◆ Problem description ◆
A word-for-word copy of the entries below is required.

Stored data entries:
####################
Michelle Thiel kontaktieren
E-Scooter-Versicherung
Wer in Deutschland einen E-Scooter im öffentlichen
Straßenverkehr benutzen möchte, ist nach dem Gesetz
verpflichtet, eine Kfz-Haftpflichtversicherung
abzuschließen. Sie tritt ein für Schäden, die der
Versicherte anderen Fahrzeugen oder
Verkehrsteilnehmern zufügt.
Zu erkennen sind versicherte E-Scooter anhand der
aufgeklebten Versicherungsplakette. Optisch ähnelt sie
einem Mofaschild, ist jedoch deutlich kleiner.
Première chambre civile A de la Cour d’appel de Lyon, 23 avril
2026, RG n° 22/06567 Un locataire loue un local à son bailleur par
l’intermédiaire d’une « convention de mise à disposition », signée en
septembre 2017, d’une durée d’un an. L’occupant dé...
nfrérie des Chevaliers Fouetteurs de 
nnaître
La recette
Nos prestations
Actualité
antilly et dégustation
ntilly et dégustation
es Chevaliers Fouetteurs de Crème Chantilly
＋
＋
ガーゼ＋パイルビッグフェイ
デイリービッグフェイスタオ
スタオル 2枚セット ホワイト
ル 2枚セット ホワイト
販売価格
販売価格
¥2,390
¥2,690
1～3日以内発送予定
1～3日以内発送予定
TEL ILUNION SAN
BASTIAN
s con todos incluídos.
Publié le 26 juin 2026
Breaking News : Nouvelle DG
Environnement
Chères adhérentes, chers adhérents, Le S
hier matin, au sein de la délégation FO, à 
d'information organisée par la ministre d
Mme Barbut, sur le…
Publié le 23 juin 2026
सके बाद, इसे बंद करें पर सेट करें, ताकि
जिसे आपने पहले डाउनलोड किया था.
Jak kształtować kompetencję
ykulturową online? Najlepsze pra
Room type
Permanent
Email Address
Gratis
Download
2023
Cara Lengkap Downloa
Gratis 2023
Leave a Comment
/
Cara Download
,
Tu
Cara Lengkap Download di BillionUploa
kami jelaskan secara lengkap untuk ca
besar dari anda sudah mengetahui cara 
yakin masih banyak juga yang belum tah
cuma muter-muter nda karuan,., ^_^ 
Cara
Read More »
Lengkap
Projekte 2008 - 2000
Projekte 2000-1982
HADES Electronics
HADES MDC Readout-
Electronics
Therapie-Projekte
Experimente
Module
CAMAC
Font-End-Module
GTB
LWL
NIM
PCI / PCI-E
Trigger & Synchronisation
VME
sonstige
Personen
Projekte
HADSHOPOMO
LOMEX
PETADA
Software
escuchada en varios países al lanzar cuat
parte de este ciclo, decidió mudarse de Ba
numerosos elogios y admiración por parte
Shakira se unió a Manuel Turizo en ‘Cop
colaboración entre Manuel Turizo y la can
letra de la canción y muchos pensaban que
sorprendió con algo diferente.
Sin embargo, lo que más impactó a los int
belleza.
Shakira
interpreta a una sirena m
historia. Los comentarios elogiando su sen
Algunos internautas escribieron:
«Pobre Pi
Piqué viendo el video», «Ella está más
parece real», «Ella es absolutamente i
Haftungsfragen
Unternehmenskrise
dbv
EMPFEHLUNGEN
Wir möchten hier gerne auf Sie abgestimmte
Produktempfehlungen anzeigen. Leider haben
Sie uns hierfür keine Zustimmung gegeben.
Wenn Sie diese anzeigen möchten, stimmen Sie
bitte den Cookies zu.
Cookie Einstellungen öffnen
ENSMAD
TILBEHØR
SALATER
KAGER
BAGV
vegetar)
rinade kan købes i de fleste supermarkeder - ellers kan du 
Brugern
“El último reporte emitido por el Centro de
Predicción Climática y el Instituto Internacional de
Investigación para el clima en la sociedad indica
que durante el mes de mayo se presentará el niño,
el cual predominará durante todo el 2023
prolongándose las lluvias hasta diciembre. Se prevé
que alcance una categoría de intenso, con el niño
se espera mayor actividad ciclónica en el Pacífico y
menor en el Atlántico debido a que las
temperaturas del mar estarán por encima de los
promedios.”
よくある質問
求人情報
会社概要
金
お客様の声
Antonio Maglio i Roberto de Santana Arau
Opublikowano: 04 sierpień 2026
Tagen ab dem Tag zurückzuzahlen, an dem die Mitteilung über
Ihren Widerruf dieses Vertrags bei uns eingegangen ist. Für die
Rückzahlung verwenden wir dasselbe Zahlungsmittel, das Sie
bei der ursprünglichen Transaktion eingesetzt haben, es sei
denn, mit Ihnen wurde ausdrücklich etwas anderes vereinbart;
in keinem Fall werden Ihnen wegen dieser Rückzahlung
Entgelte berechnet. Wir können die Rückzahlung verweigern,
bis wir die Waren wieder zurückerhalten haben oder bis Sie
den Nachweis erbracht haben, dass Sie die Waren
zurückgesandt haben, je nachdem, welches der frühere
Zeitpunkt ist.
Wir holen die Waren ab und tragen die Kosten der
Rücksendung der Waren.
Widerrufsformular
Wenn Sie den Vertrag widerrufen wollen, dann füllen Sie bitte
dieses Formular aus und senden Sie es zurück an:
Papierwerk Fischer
####################
◆ Task solution ◆
Michelle Thiel kontaktieren
E-Scooter-Versicherung
Wer in Deutschland einen E-Scooter im öffentlichen
Straßenverkehr benutzen möchte, ist nach dem Gesetz
verpflichtet, eine Kfz-Haftpflichtversicherung
abzuschließen. Sie tritt ein für Schäden, die der
Versicherte anderen Fahrzeugen oder
Verkehrsteilnehmern zufügt.
Zu erkennen sind versicherte E-Scooter anhand der
aufgeklebten Versicherungsplakette. Optisch ähnelt sie
einem Mofaschild, ist jedoch deutlich kleiner.
Première chambre civile A de la Cour d’appel de Lyon, 23 avril
2026, RG n° 22/06567 Un locataire loue un local à son bailleur par
l’intermédiaire d’une « convention de mise à disposition », signée en
septembre 2017, d’une durée d’un an. L’occupant dé...
nfrérie des Chevaliers Fouetteurs de 
nnaître
La recette
Nos prestations
Actualité
antilly et dégustation
ntilly et dégustation
es Chevaliers Fouetteurs de Crème Chantilly
＋
＋
ガーゼ＋パイルビッグフェイ
デイリービッグフェイスタオ
スタオル 2枚セット ホワイト
ル 2枚セット ホワイト
販売価格
販売価格
¥2,390
¥2,690
1～3日以内発送予定
1～3日以内発送予定
TEL ILUNION SAN
BASTIAN
s con todos incluídos.
Publié le 26 juin 2026
Breaking News : Nouvelle DG
Environnement
Chères adhérentes, chers adhérents, Le S
hier matin, au sein de la délégation FO, à 
d'information organisée par la ministre d
Mme Barbut, sur le…
Publié le 23 juin 2026
सके बाद, इसे बंद करें पर सेट करें, ताकि
जिसे आपने पहले डाउनलोड किया था.
Jak kształtować kompetencję
ykulturową online? Najlepsze pra
Room type
Permanent
Email Address
Gratis
Download
2023
Cara Lengkap Downloa
Gratis 2023
Leave a Comment
/
Cara Download
,
Tu
Cara Lengkap Download di BillionUploa
kami jelaskan secara lengkap untuk ca
besar dari anda sudah mengetahui cara 
yakin masih banyak juga yang belum tah
cuma muter-muter nda karuan,., ^_^ 
Cara
Read More »
Lengkap
Projekte 2008 - 2000
Projekte 2000-1982
HADES Electronics
HADES MDC Readout-
Electronics
Therapie-Projekte
Experimente
Module
CAMAC
Font-End-Module
GTB
LWL
NIM
PCI / PCI-E
Trigger & Synchronisation
VME
sonstige
Personen
Projekte
HADSHOPOMO
LOMEX
PETADA
Software
escuchada en varios países al lanzar cuat
parte de este ciclo, decidió mudarse de Ba
numerosos elogios y admiración por parte
Shakira se unió a Manuel Turizo en ‘Cop
colaboración entre Manuel Turizo y la can
letra de la canción y muchos pensaban que
sorprendió con algo diferente.
Sin embargo, lo que más impactó a los int
belleza.
Shakira
interpreta a una sirena m
historia. Los comentarios elogiando su sen
Algunos internautas escribieron:
«Pobre Pi
Piqué viendo el video», «Ella está más
parece real», «Ella es absolutamente i
Haftungsfragen
Unternehmenskrise
dbv
EMPFEHLUNGEN
Wir möchten hier gerne auf Sie abgestimmte
Produktempfehlungen anzeigen. Leider haben
Sie uns hierfür keine Zustimmung gegeben.
Wenn Sie diese anzeigen möchten, stimmen Sie
bitte den Cookies zu.
Cookie Einstellungen öffnen
ENSMAD
TILBEHØR
SALATER
KAGER
BAGV
vegetar)
rinade kan købes i de fleste supermarkeder - ellers kan du 
Brugern
“El último reporte emitido por el Centro de
Predicción Climática y el Instituto Internacional de
Investigación para el clima en la sociedad indica
que durante el mes de mayo se presentará el niño,
el cual predominará durante todo el 2023
prolongándose las lluvias hasta diciembre. Se prevé
que alcance una categoría de intenso, con el niño
se espera mayor actividad ciclónica en el Pacífico y
menor en el Atlántico debido a que las
temperaturas del mar estarán por encima de los
promedios.”
よくある質問
求人情報
会社概要
金
お客様の声
Antonio Maglio i Roberto de Santana Arau
Opublikowano: 04 sierpień 2026
Tagen ab dem Tag zurückzuzahlen, an dem die Mitteilung über
Ihren Widerruf dieses Vertrags bei uns eingegangen ist. Für die
Rückzahlung verwenden wir dasselbe Zahlungsmittel, das Sie
bei der ursprünglichen Transaktion eingesetzt haben, es sei
denn, mit Ihnen wurde ausdrücklich etwas anderes vereinbart;
in keinem Fall werden Ihnen wegen dieser Rückzahlung
Entgelte berechnet. Wir können die Rückzahlung verweigern,
bis wir die Waren wieder zurückerhalten haben oder bis Sie
den Nachweis erbracht haben, dass Sie die Waren
zurückgesandt haben, je nachdem, welches der frühere
Zeitpunkt ist.
Wir holen die Waren ab und tragen die Kosten der
Rücksendung der Waren.
Widerrufsformular
Wenn Sie den Vertrag widerrufen wollen, dann füllen Sie bitte
dieses Formular aus und senden Sie es zurück an:
Papierwerk Fischer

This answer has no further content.